| |
|
|
Büyükburç'un yanında Tarkan!
Gazinoların altın devrini yaşadığı dönemlerde bir adam "Devrim" yaptı. Genellikle bayan assolistlerin kadro başı olduğu gazinolarda, "erkek ve popçu assolist" olmayı başardı çünkü bu adam. O görkemli gazinolar, Maksimler, Çakıllar, Garlar, Bebek ve Taksim Belediye'lerin, Casablanca'ların neonlarını, en üste yazılan adlarıyla Zeki Müren, Adnan Pekak, Sevim Çağlayan, Behiye Aksoy, Sevim Tanürek, Nesrin Sipahi, Neşe Can, Neşe Karaböcek parsellemişken Erol Büyükburç diye bir genç adam çıktı ve sözünü ettiğim "devrim"i yaptı. Nice dev ismi altına alıp assolist oldu bu gazinolara ve çok da iyi "iş" yaptı..
Alemde tek geçilen Şimdi Tarkan'ı yerden göğe koyamıyor herkesler. Yanlış ediyorlar kanımca. Tarkan büyük yıldız, büyük yetenek amenna.
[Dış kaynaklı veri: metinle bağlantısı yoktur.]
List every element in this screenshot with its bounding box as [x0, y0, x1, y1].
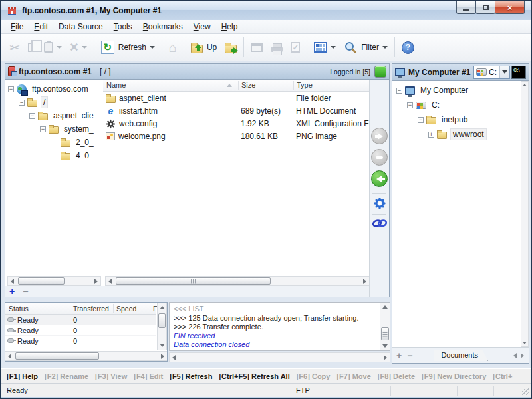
scrollbar-thumb[interactable]	[18, 277, 65, 285]
ftp-log-view[interactable]: <<< LIST >>> 125 Data connection already…	[169, 302, 390, 351]
fkey-new-directory[interactable]: [F9] New Directory	[422, 372, 486, 380]
paste-button[interactable]	[40, 37, 66, 58]
compare-button[interactable]	[373, 197, 386, 212]
add-tab-button[interactable]: +	[396, 350, 402, 361]
collapse-icon[interactable]: −	[8, 86, 14, 92]
maximize-button[interactable]	[475, 1, 495, 14]
scroll-left-arrow[interactable]	[5, 352, 14, 360]
file-row-aspnet-client[interactable]: aspnet_client File folder	[103, 92, 369, 104]
column-header-type[interactable]: Type	[297, 81, 313, 89]
local-vertical-scrollbar[interactable]	[521, 81, 529, 347]
collapse-icon[interactable]: −	[407, 102, 413, 108]
fkey-view[interactable]: [F3] View	[95, 372, 127, 380]
ftp-directory-tree[interactable]: − ftp.contoso.com − / − aspnet_clie −	[5, 80, 102, 276]
scroll-right-arrow[interactable]	[92, 277, 100, 285]
tree-item-root[interactable]: − ftp.contoso.com	[8, 82, 90, 96]
local-directory-tree[interactable]: − My Computer − C: − inetpub + w	[392, 81, 521, 347]
local-panel-header[interactable]: My Computer #1 C: C:\	[392, 64, 529, 81]
scroll-left-arrow[interactable]	[106, 277, 114, 285]
tree-item-slash[interactable]: − /	[19, 96, 48, 109]
queue-horizontal-scrollbar[interactable]	[5, 351, 167, 361]
transfer-right-button[interactable]	[371, 128, 388, 144]
up-button[interactable]: Up	[187, 37, 221, 58]
collapse-icon[interactable]: −	[40, 126, 46, 132]
queue-column-speed[interactable]: Speed	[116, 305, 136, 313]
tree-item-2-0[interactable]: 2_0_	[61, 136, 96, 149]
scroll-left-arrow[interactable]	[8, 277, 17, 285]
remove-tab-button[interactable]: −	[407, 350, 412, 361]
fkey-copy[interactable]: [F6] Copy	[297, 372, 331, 380]
fkey-refresh[interactable]: [F5] Refresh	[170, 372, 212, 380]
stop-transfer-button[interactable]	[371, 149, 388, 166]
column-header-size[interactable]: Size	[241, 81, 255, 89]
scroll-left-arrow[interactable]	[170, 353, 178, 362]
command-window-button[interactable]	[247, 37, 267, 58]
menu-edit[interactable]: Edit	[29, 21, 53, 33]
menu-help[interactable]: Help	[216, 21, 243, 33]
scroll-down-arrow[interactable]	[521, 340, 528, 346]
remove-tab-button[interactable]: −	[23, 286, 28, 297]
add-tab-button[interactable]: +	[9, 286, 15, 297]
open-console-button[interactable]: C:\	[511, 66, 526, 79]
ftp-panel-header[interactable]: ftp.contoso.com #1 [ / ] Logged in [5]	[5, 64, 389, 80]
file-row-webconfig[interactable]: web.config 1.92 KB XML Configuration F	[103, 118, 369, 130]
fkey-move[interactable]: [F7] Move	[336, 372, 370, 380]
tree-item-4-0[interactable]: 4_0_	[61, 149, 96, 162]
scrollbar-thumb[interactable]	[158, 313, 166, 328]
print-button[interactable]	[267, 37, 287, 58]
view-style-button[interactable]	[310, 37, 340, 58]
scrollbar-thumb[interactable]	[381, 327, 389, 340]
queue-row[interactable]: Ready 0	[5, 336, 156, 346]
collapse-icon[interactable]: −	[396, 88, 402, 94]
collapse-icon[interactable]: −	[19, 100, 25, 106]
tasks-button[interactable]: ✓	[287, 37, 304, 58]
close-button[interactable]: ×	[495, 1, 525, 14]
title-bar[interactable]: ftp.contoso.com #1, My Computer #1 ×	[1, 1, 531, 20]
scroll-right-arrow[interactable]	[360, 277, 369, 285]
help-button[interactable]: ?	[398, 37, 418, 58]
fkey-refresh-all[interactable]: [Ctrl+F5] Refresh All	[219, 372, 289, 380]
queue-column-transferred[interactable]: Transferred	[73, 305, 109, 313]
menu-file[interactable]: File	[5, 21, 29, 33]
refresh-button[interactable]: ↻ Refresh	[97, 37, 159, 58]
scroll-down-arrow[interactable]	[381, 342, 390, 350]
tab-scroll-right-icon[interactable]	[521, 353, 524, 358]
collapse-icon[interactable]: −	[29, 113, 35, 119]
copy-button[interactable]	[24, 37, 40, 58]
list-horizontal-scrollbar[interactable]	[105, 276, 370, 286]
file-row-iisstart[interactable]: eiisstart.htm 689 byte(s) HTML Document	[103, 105, 369, 117]
fkey-help[interactable]: [F1] Help	[7, 372, 38, 380]
filter-button[interactable]: Filter	[340, 37, 392, 58]
collapse-icon[interactable]: −	[418, 117, 424, 123]
tree-horizontal-scrollbar[interactable]	[7, 276, 101, 286]
tree-item-my-computer[interactable]: − My Computer	[396, 84, 470, 97]
scroll-down-arrow[interactable]	[158, 341, 166, 350]
tree-item-wwwroot[interactable]: + wwwroot	[428, 128, 487, 141]
fkey-delete[interactable]: [F8] Delete	[378, 372, 415, 380]
connection-indicator-button[interactable]	[374, 66, 386, 78]
view-style-dropdown-arrow[interactable]	[331, 46, 336, 49]
fkey-truncated[interactable]: [Ctrl+	[493, 372, 512, 380]
queue-row[interactable]: Ready 0	[5, 325, 156, 336]
tree-item-aspnet-client[interactable]: − aspnet_clie	[29, 109, 96, 122]
scrollbar-thumb[interactable]	[116, 277, 271, 285]
file-row-welcome[interactable]: welcome.png 180.61 KB PNG image	[103, 130, 369, 142]
log-horizontal-scrollbar[interactable]	[169, 352, 390, 362]
menu-view[interactable]: View	[188, 21, 216, 33]
minimize-button[interactable]	[456, 1, 476, 14]
resize-grip[interactable]	[522, 388, 529, 395]
menu-data-source[interactable]: Data Source	[53, 21, 108, 33]
scroll-right-arrow[interactable]	[381, 353, 390, 362]
transfer-left-button[interactable]	[371, 170, 388, 187]
scrollbar-thumb[interactable]	[15, 352, 99, 360]
tab-scroll-left-icon[interactable]	[513, 353, 517, 358]
delete-dropdown-arrow[interactable]	[82, 46, 87, 49]
ftp-file-list[interactable]: Name Size Type aspnet_client File folder…	[103, 80, 369, 276]
cut-button[interactable]: ✂	[5, 37, 24, 58]
scroll-right-arrow[interactable]	[158, 352, 167, 360]
home-button[interactable]: ⌂	[165, 37, 181, 58]
drive-dropdown-arrow[interactable]	[499, 66, 509, 78]
tree-item-c-drive[interactable]: − C:	[407, 98, 442, 112]
scroll-up-arrow[interactable]	[158, 303, 166, 312]
column-header-name[interactable]: Name	[106, 81, 126, 89]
Ama iletişimin, pazarlamanın güdük, müzik-eğlence sektörünün ilkel denilecek koşullarda yaşadığı; bırakın televizyonun varlığını, kasaba çocuklarının raylar boyu koşarak tren yolcularına "gazete at gazete at!" diye bağırdığı "medya fakirliği" yıllarıydı o yıllar. Ve o cüce olanaklarla bile Erol Büyükburç, tüm memleket ahalisi tarafından tanınır sayılır sevilir, alemde tek geçilirdi...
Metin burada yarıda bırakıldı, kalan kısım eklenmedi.